Prompt: Report every line below that carries the word "Meditation".
-- The records follows --
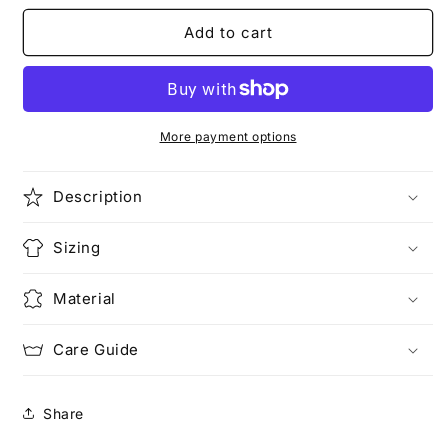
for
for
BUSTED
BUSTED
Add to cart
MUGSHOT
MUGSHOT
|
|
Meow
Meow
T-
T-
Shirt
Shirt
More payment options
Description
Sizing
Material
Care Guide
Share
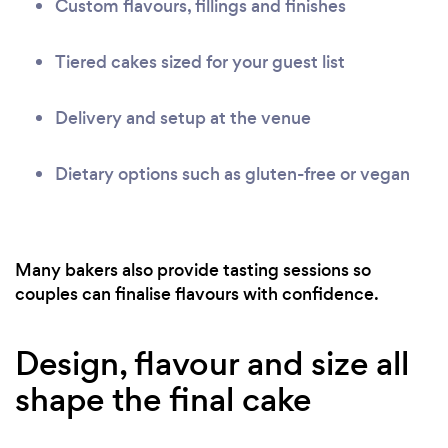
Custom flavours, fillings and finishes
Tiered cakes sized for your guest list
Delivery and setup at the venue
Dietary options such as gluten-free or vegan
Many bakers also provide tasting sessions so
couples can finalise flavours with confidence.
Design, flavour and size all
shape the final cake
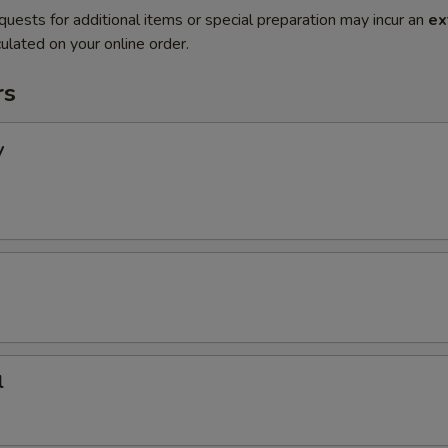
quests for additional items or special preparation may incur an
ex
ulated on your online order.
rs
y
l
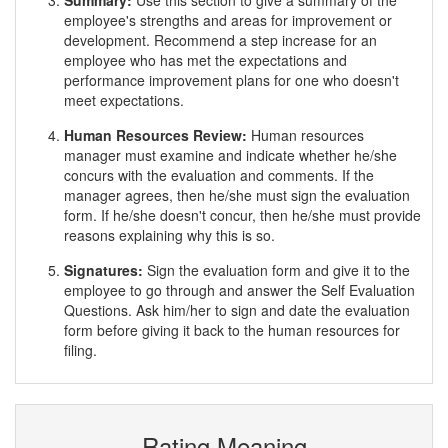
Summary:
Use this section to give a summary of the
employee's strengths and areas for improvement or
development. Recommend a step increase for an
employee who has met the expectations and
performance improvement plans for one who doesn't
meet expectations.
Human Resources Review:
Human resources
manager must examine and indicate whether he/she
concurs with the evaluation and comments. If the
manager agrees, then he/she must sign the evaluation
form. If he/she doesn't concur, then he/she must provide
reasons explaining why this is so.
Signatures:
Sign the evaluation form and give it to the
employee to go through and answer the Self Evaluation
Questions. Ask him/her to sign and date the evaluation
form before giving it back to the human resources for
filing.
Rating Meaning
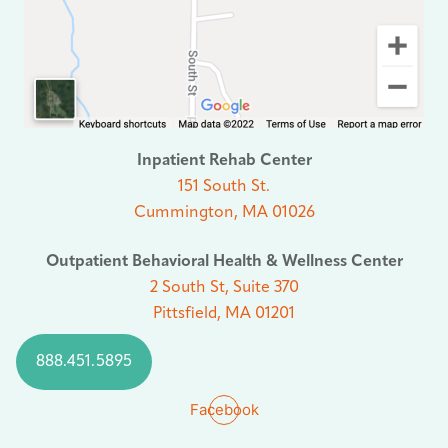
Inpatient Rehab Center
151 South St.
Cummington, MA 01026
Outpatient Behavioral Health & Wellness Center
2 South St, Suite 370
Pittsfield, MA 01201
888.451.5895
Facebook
-- The records concluded --
-- The records follows --
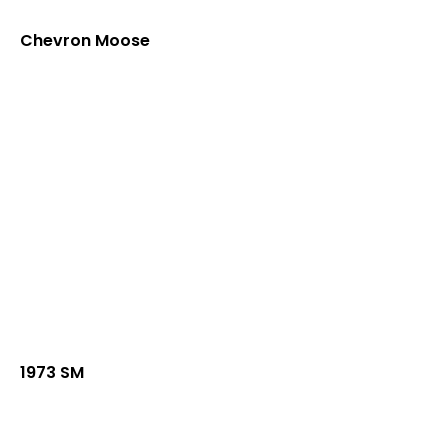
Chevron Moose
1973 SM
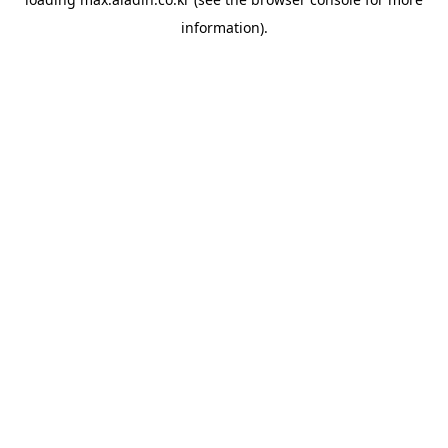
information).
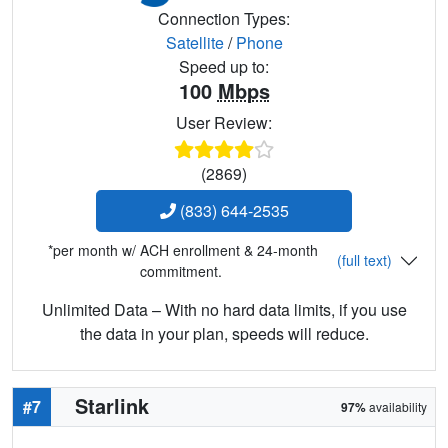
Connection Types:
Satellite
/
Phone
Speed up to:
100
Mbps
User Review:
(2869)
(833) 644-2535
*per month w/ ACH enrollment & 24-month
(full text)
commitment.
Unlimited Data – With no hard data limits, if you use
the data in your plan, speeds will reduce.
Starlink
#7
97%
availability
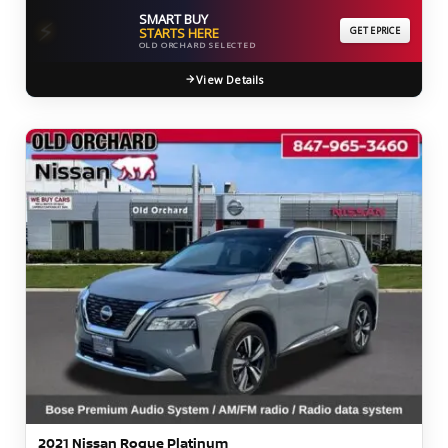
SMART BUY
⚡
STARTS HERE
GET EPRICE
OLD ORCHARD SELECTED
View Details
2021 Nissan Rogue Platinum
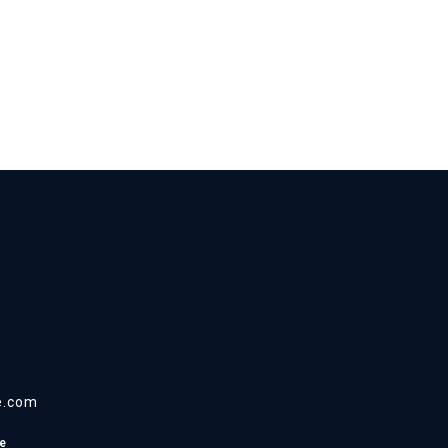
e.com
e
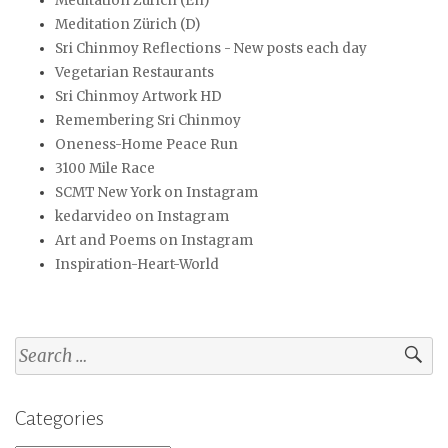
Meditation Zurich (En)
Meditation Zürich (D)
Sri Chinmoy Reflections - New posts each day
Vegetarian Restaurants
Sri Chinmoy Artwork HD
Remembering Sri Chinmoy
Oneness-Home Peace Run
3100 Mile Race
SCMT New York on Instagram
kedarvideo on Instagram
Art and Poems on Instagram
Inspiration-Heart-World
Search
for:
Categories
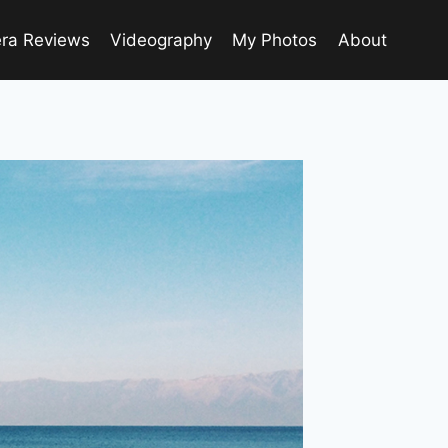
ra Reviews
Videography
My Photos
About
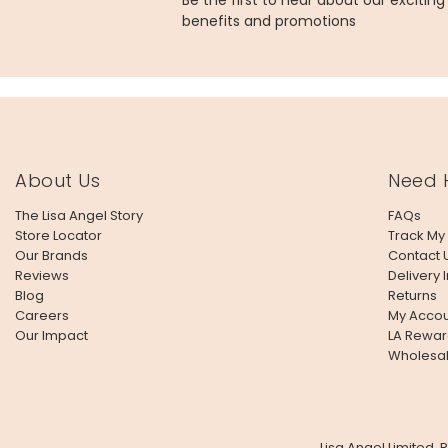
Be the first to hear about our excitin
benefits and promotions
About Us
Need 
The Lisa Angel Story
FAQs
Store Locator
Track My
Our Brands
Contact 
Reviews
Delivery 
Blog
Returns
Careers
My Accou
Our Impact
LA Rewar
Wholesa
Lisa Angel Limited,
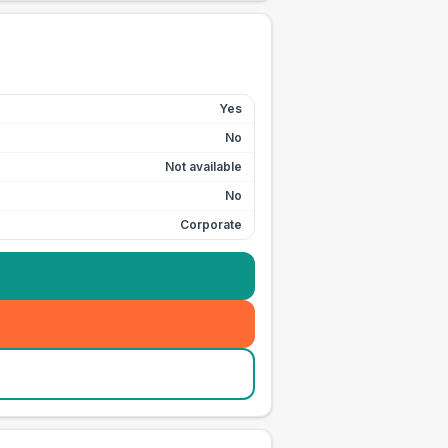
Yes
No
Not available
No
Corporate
-- The records concluded --
-- The records follows --
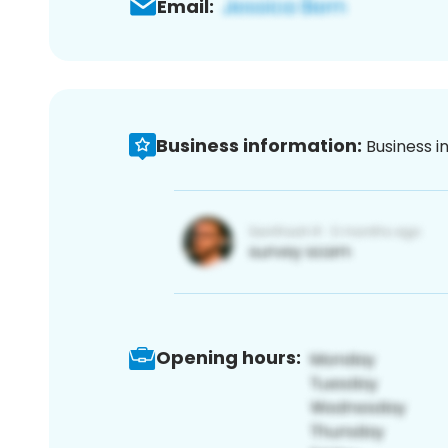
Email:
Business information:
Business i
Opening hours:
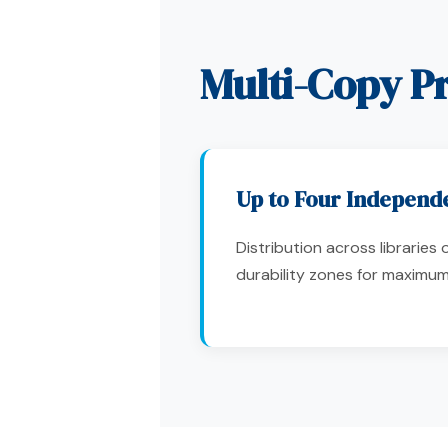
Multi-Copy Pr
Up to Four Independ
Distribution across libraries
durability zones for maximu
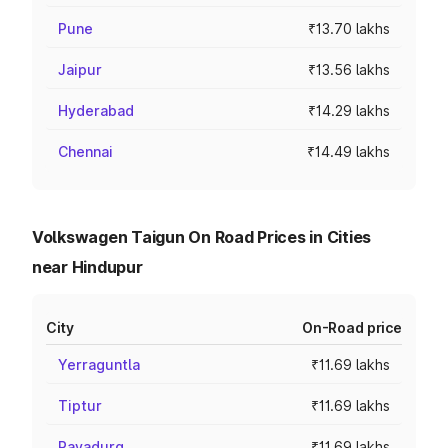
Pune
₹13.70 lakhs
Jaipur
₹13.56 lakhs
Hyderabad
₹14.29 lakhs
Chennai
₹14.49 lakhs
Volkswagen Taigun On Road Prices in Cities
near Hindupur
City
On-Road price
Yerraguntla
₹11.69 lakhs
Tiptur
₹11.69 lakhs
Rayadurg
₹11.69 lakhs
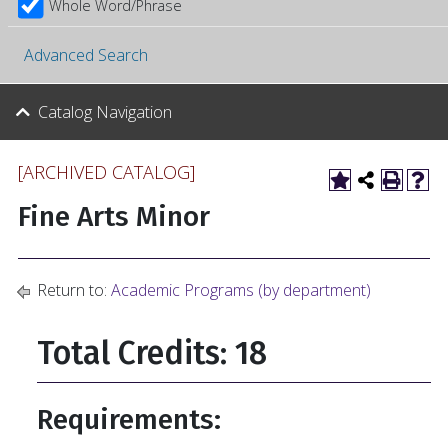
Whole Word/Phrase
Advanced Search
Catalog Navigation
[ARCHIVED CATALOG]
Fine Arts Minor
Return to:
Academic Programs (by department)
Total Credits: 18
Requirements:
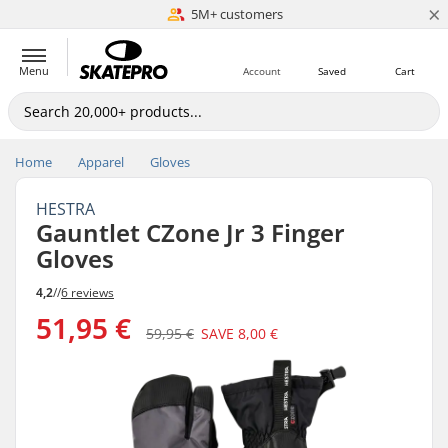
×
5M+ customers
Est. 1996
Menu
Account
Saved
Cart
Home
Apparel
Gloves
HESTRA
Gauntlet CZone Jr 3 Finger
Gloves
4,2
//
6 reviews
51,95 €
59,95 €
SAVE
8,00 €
-- The records concluded --
Solution to this exercise:
Meditation Zurich (En)
Meditation Zürich (D)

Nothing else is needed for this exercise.